Quel periodo. Gli anni Novanta. Forse è ancora presto per giudicarli, per emendarli del tutto. Io so che gli anni Novanta sono stati come un lungo autunno. Anche i colori del grunge erano quelli dell’autunno: i pantaloni militari, le camicie rossicce da taglialegna, le scarpe di cuoio marrone... rievocarli in questa Seattle di metà ottobre è particolarmente facile.

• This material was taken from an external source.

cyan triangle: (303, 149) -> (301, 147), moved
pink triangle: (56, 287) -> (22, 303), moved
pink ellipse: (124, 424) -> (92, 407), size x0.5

Taglio il centro città in orizzontale lungo Denny Way, fino all’Experience Music Project, il museo dove sono custodite le spoglie di Jimi Hendrix e dei Nirvana, dentro teche di vetro infrangibile. L’edificio di Frank Gehry è composto da migliaia di lamiere multicolore piegate secondo ogni curvatura possibile e infine assemblate, un Guggenheim lisergico, che dovrebbe ricordare le chitarre sfasciate sui palchi da Hendrix. Pare che la somiglianza sia riconoscibile soltanto dall’alto però, sorvolando la città in elicottero o inerpicandosi sulla cima dello Space Needle.

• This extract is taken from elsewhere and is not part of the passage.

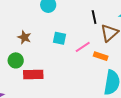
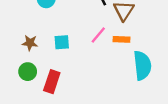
cyan square: (59, 38) -> (62, 42), moved
red rectangle: (33, 75) -> (52, 82), turned -54

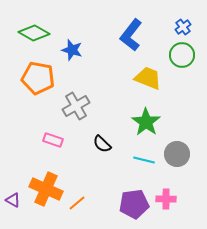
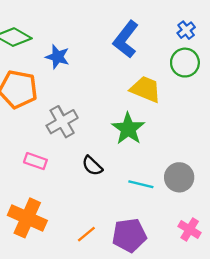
green star: (146, 122) -> (128, 129), moved
pink cross: (166, 199) -> (190, 229), moved, turned 30
orange line: (77, 203) -> (86, 234), moved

La mostra dedicata ai Nirvana s’intitola Taking punk to the masses (dunque, non ero che uno delle masses , deduco con un certo stupore). Provo a concentrarmi sui filmati e sulle scritte alle pareti, ma dopo neanche dieci minuti me ne devo andare, leggermente stordito. No, non sono pronto a vedere tutto questo dentro un museo, dispiegato ordinatamente lungo un corridoio nero dove turisti variegati scattano foto senza flash e ubbidienti si aggirano con in testa le cuffie dell’audioguida, dalle quali All Apologies si spande come un brusio. Perciò esco, torno all’aria. C’è un chiosco che vende pannocchie arrostite. Ne compro una e mi siedo a mangiarla sui gradini davanti all’Emp. Ho accanto due attempate signore punk, con capelli corti e azzurri. Chissà se hanno mai accettato che la loro epoca di rabbia sia finita nei musei, nei parchi inglesi, a Madame Tussauds? Non sembrano preoccuparsene troppo. Gli altoparlanti iniziano a diffondere Alive . Ne conosco ancora ogni increspatura. Mi ricordo di tutto, di quando la ascoltavo nella macchina parcheggiata di un amico, di che cosa ci dicemmo. E, se chiudo gli occhi, posso essere ancora lì, per il tempo effimero di una canzone.